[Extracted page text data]

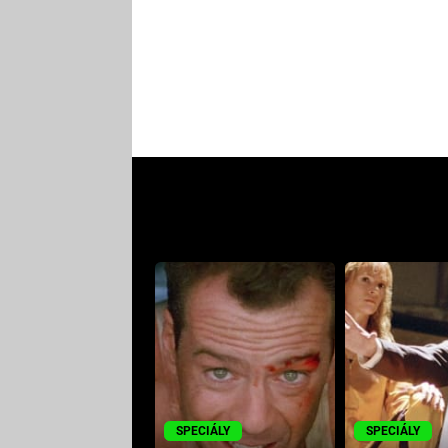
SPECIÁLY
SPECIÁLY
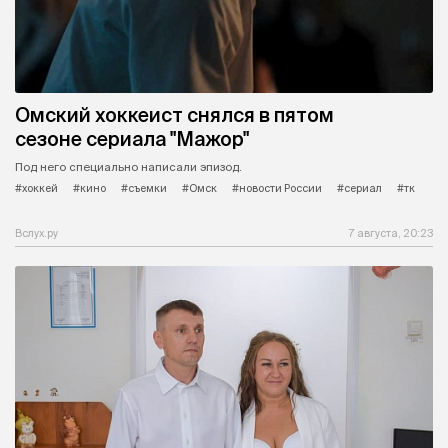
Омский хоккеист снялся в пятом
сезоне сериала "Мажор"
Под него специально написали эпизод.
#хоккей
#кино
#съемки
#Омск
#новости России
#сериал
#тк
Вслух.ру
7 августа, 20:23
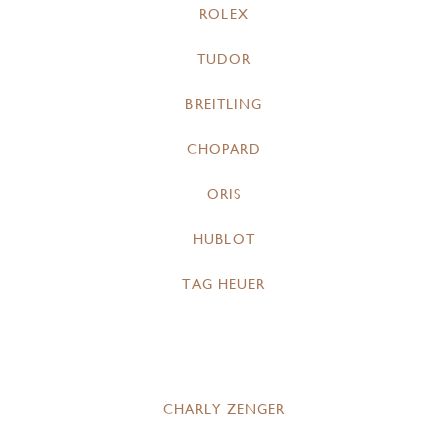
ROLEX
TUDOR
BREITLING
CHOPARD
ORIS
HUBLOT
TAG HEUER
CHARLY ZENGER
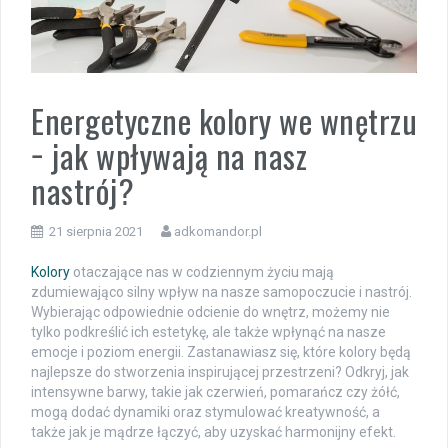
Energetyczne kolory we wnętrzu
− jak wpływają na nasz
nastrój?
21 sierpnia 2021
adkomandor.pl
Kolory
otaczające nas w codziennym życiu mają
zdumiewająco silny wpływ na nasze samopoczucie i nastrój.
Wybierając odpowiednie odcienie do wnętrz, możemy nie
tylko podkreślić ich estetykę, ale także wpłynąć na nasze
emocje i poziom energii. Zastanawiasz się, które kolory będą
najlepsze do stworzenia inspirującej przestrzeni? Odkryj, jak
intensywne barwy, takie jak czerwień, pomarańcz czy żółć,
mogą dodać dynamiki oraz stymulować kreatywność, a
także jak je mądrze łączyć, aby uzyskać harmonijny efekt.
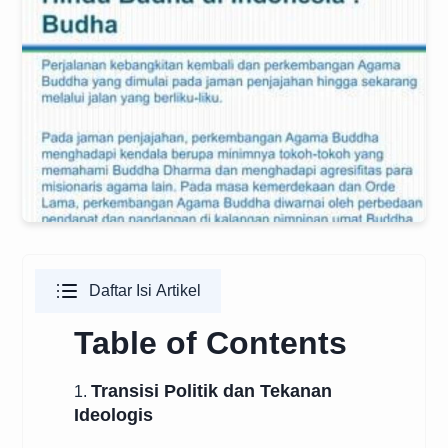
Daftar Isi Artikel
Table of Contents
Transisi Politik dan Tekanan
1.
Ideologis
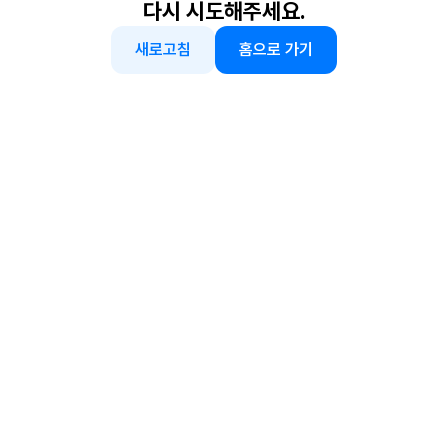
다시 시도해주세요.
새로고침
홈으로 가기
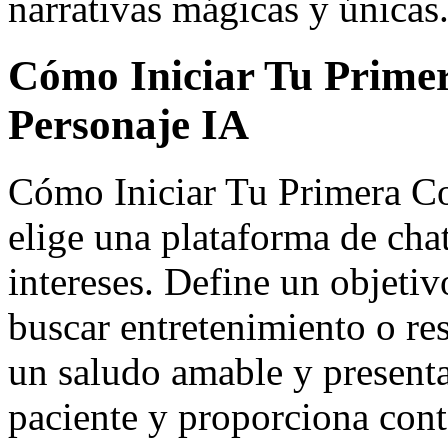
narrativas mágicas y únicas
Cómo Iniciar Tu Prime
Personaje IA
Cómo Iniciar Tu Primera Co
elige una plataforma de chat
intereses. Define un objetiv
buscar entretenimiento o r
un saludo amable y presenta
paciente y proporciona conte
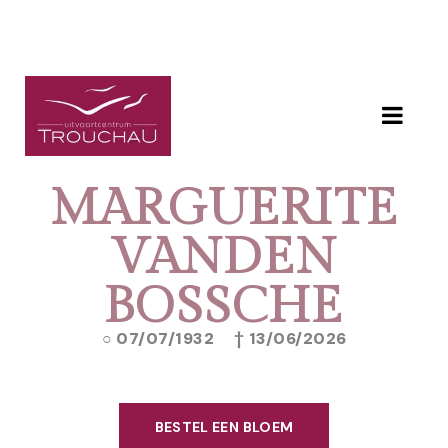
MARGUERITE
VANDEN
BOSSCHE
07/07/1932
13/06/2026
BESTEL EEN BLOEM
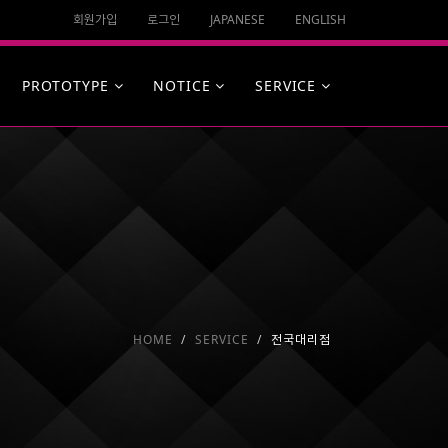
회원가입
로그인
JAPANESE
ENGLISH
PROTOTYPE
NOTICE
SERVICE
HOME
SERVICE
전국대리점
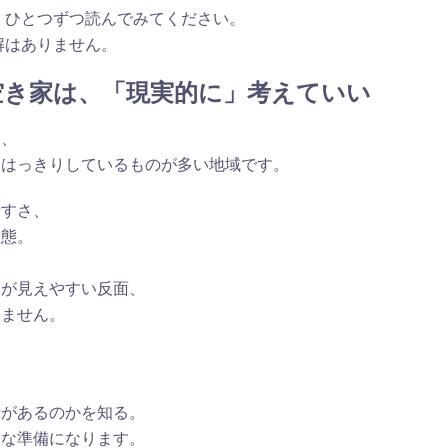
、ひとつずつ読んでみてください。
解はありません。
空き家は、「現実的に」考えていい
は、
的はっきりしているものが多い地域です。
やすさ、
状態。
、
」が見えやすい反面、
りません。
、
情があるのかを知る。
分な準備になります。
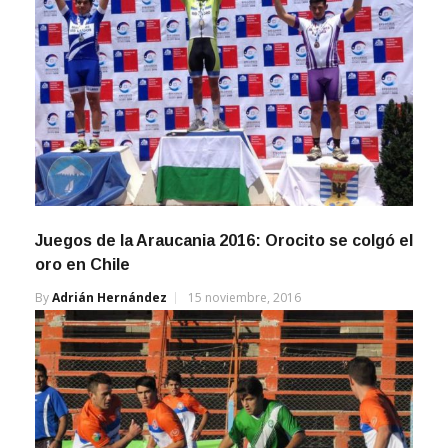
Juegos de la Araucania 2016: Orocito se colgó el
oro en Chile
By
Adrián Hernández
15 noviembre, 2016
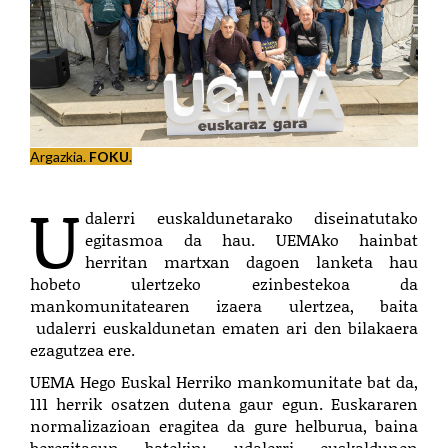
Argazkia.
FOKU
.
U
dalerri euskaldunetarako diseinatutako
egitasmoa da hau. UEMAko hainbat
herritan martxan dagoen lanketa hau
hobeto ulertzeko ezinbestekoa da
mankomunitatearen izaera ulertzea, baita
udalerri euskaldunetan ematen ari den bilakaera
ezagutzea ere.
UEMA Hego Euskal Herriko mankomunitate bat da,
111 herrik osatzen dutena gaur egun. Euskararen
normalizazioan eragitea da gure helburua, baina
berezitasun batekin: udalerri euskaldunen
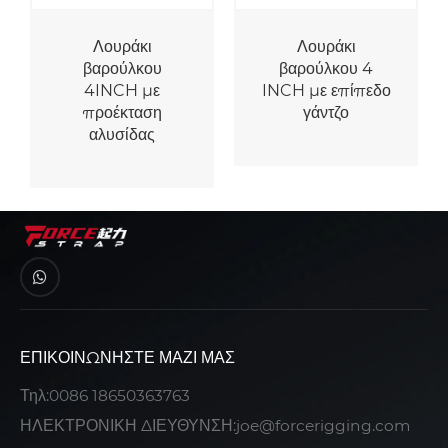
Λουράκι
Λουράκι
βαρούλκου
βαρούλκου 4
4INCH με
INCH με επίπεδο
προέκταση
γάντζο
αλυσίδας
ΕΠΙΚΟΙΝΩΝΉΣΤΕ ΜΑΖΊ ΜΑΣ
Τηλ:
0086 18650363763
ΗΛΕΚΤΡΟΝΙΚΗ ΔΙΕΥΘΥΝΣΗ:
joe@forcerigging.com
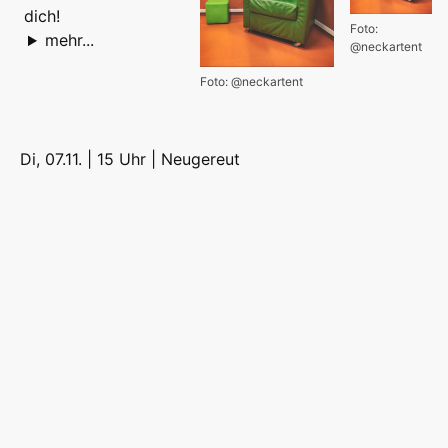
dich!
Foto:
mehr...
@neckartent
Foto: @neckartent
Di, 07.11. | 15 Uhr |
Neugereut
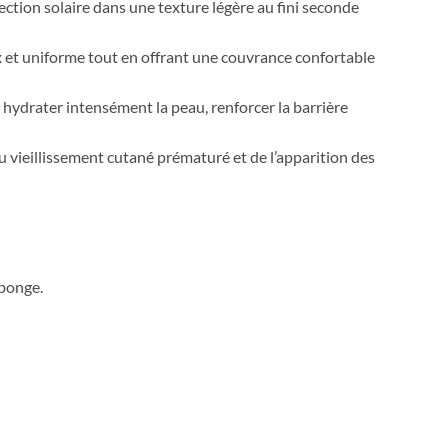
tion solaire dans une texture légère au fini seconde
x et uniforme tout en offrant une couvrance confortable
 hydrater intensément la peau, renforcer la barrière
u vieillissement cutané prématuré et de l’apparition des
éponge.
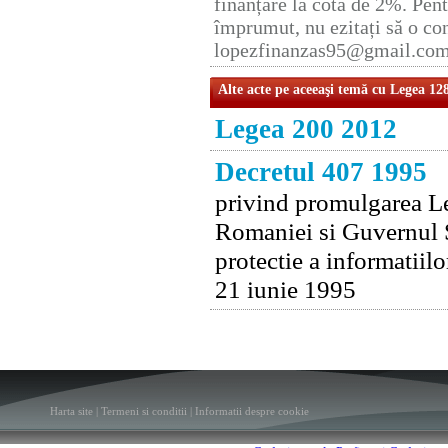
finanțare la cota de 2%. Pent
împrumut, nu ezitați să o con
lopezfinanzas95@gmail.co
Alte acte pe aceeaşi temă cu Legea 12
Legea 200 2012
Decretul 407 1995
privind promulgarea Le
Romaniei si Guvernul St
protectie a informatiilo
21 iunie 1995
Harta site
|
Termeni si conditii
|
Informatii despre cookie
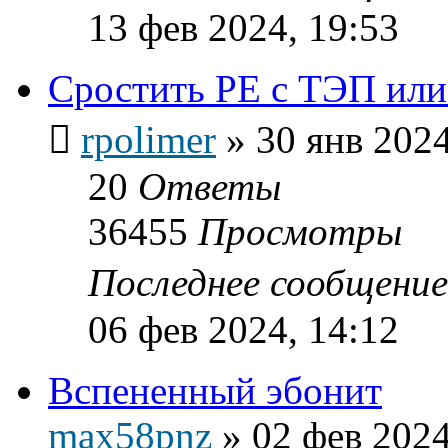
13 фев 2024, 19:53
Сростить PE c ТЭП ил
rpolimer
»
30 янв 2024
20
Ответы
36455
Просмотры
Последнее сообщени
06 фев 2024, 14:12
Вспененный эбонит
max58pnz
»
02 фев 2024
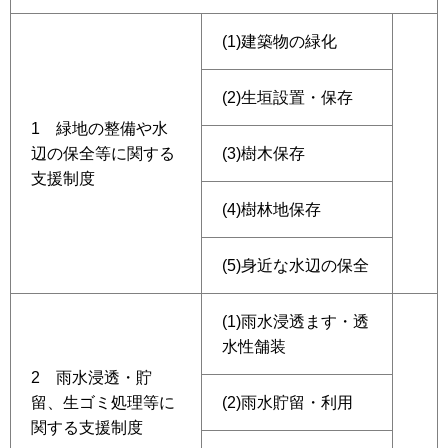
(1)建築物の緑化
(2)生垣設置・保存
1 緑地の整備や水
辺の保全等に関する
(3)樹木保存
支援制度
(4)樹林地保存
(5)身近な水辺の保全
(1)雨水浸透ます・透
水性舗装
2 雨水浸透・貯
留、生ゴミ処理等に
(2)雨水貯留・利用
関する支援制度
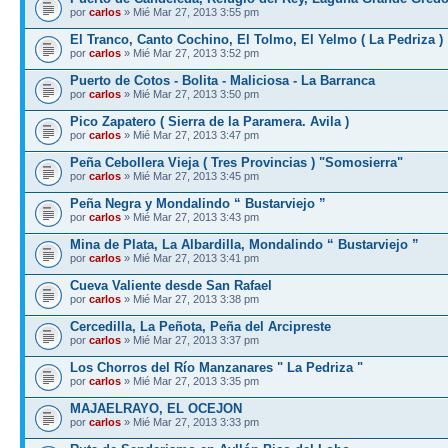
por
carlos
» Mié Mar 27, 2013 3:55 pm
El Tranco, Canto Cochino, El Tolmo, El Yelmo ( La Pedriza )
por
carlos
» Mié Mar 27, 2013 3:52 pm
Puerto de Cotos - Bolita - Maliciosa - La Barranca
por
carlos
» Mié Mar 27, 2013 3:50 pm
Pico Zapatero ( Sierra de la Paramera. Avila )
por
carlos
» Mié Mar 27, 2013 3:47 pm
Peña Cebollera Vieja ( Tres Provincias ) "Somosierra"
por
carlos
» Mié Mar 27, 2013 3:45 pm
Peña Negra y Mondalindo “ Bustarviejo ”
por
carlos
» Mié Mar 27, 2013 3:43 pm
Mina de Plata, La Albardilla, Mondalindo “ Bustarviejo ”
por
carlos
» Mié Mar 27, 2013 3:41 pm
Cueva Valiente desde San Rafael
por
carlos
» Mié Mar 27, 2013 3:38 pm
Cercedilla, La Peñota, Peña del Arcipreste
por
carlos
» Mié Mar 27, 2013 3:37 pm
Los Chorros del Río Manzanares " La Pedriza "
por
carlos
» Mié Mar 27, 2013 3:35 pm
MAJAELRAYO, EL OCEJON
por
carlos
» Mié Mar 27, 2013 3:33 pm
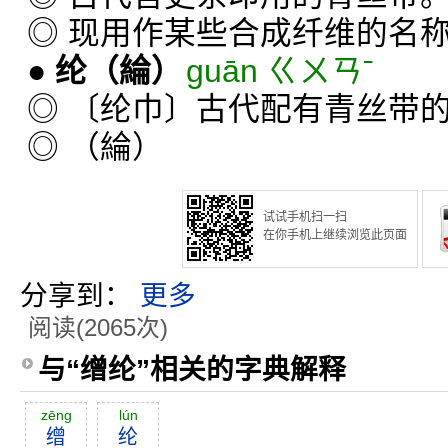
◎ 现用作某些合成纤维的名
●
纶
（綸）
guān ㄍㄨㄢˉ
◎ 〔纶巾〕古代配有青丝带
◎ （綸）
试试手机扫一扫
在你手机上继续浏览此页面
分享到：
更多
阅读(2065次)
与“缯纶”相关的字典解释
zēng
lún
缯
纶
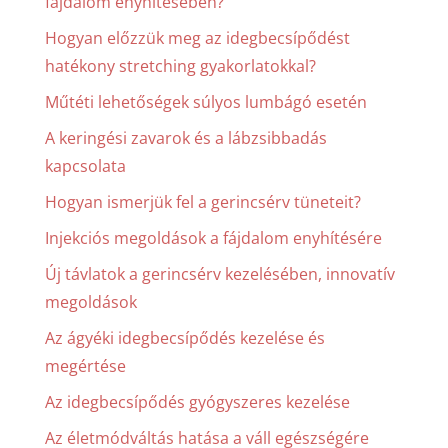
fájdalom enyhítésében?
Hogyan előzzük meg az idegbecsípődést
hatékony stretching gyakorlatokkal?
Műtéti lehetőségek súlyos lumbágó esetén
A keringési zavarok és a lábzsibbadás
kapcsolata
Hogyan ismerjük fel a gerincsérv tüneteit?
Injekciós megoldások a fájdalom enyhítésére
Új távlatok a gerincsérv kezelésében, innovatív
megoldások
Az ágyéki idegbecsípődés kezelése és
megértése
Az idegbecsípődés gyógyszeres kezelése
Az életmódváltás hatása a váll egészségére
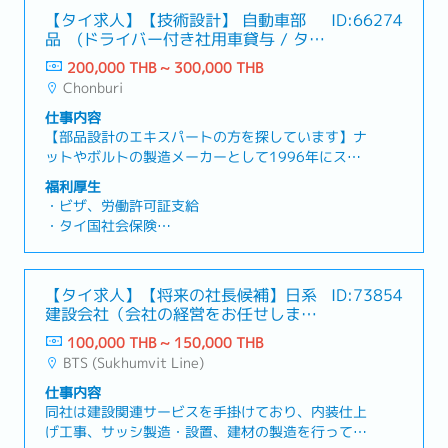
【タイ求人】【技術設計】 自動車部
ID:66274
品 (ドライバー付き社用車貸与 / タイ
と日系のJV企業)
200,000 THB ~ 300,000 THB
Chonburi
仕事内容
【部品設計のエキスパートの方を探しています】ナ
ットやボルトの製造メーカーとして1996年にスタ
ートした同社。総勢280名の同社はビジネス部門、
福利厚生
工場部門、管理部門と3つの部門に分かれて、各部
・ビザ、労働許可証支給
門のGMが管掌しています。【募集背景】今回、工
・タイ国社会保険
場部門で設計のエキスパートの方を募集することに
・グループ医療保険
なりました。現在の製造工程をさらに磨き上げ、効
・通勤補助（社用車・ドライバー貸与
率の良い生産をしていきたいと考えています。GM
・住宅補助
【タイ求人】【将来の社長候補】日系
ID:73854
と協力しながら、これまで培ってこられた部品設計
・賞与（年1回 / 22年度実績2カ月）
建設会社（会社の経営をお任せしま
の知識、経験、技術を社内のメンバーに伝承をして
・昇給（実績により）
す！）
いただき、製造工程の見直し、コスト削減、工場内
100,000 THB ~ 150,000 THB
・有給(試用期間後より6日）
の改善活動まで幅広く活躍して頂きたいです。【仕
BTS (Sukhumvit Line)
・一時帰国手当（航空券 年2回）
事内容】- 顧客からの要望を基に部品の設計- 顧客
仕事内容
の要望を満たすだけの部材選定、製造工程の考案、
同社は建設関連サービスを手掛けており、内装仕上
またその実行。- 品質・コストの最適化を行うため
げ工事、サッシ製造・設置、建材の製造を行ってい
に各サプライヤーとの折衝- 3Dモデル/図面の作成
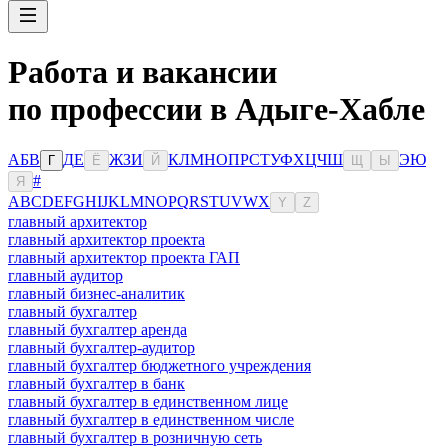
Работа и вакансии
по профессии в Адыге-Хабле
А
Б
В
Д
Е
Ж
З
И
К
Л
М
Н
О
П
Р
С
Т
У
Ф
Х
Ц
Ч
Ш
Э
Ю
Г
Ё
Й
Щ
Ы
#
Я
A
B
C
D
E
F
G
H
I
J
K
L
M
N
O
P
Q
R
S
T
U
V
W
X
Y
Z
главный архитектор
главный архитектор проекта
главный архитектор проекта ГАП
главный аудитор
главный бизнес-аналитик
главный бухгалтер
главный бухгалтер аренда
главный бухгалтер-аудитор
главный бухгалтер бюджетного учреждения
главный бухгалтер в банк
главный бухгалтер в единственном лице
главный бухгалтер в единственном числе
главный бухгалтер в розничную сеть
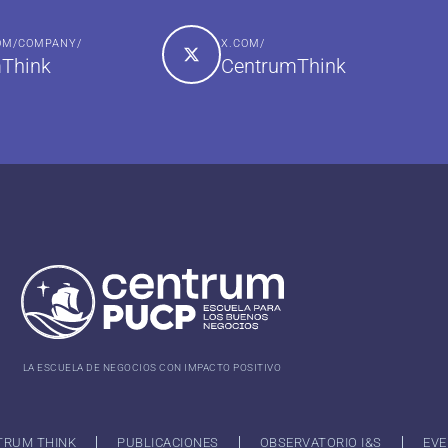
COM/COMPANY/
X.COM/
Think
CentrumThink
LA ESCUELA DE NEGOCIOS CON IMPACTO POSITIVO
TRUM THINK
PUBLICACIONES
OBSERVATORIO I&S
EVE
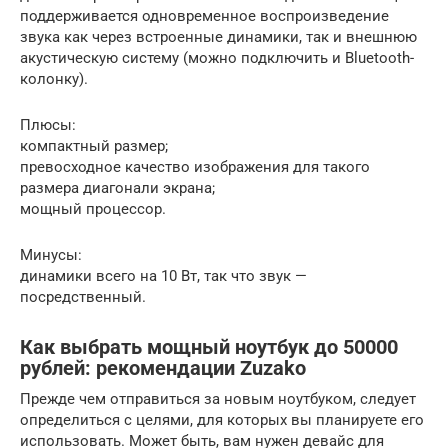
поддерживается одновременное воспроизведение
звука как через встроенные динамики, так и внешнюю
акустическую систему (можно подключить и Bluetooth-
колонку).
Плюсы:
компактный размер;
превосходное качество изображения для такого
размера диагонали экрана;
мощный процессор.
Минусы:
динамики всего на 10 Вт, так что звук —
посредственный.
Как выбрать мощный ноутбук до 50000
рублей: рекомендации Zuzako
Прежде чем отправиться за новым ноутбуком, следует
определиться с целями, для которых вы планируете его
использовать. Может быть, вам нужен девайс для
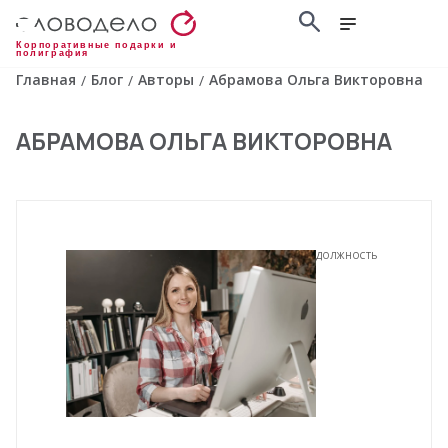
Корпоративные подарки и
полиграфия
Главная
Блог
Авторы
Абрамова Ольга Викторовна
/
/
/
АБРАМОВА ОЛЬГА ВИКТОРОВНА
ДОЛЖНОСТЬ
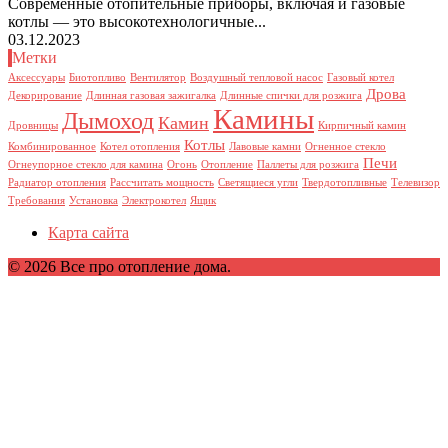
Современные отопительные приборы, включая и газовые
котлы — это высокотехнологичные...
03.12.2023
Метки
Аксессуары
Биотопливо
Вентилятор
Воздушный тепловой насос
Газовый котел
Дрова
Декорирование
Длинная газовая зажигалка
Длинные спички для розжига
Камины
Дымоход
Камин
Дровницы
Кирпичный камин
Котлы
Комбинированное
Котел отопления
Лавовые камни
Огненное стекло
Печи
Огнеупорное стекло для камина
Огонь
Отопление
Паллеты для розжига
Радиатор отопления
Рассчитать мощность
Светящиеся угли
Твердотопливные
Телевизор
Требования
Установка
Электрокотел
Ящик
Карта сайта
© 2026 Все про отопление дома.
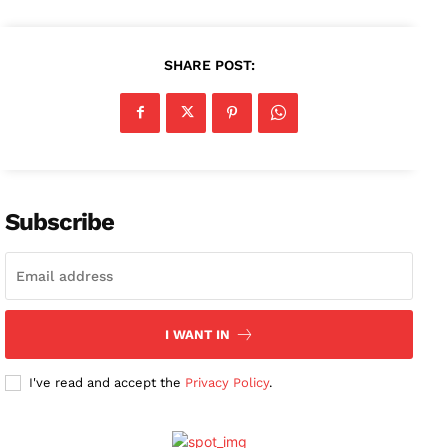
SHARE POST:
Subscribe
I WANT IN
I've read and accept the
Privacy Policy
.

WORK REQUEST: Repeat the records above exactly, from the first line through the line that contains "elige una plataforma de chat", and leave out the pictures.

SOLUTION:
SPECIÁLY
SPECIÁLY
Омский хоккеист снялся в пятом
сезоне сериала "Мажор"
Под него специально написали эпизод.
#хоккей
#кино
#съемки
#Омск
#новости России
#сериал
#тк
Вслух.ру
7 августа, 20:23
ROLEX
TUDOR
BREITLING
CHOPARD
ORIS
HUBLOT
TAG HEUER
CHARLY ZENGER
Energetyczne kolory we wnętrzu
− jak wpływają na nasz
nastrój?
21 sierpnia 2021
adkomandor.pl
Kolory
otaczające nas w codziennym życiu mają
zdumiewająco silny wpływ na nasze samopoczucie i nastrój.
Wybierając odpowiednie odcienie do wnętrz, możemy nie
tylko podkreślić ich estetykę, ale także wpłynąć na nasze
emocje i poziom energii. Zastanawiasz się, które kolory będą
najlepsze do stworzenia inspirującej przestrzeni? Odkryj, jak
intensywne barwy, takie jak czerwień, pomarańcz czy żółć,
mogą dodać dynamiki oraz stymulować kreatywność, a
także jak je mądrze łączyć, aby uzyskać harmonijny efekt.
Daftar Isi Artikel
Table of Contents
Transisi Politik dan Tekanan
1.
Ideologis
다시 시도해주세요.
새로고침
홈으로 가기
narrativas mágicas y únicas
Cómo Iniciar Tu Prime
Personaje IA
Cómo Iniciar Tu Primera Co
elige una plataforma de chat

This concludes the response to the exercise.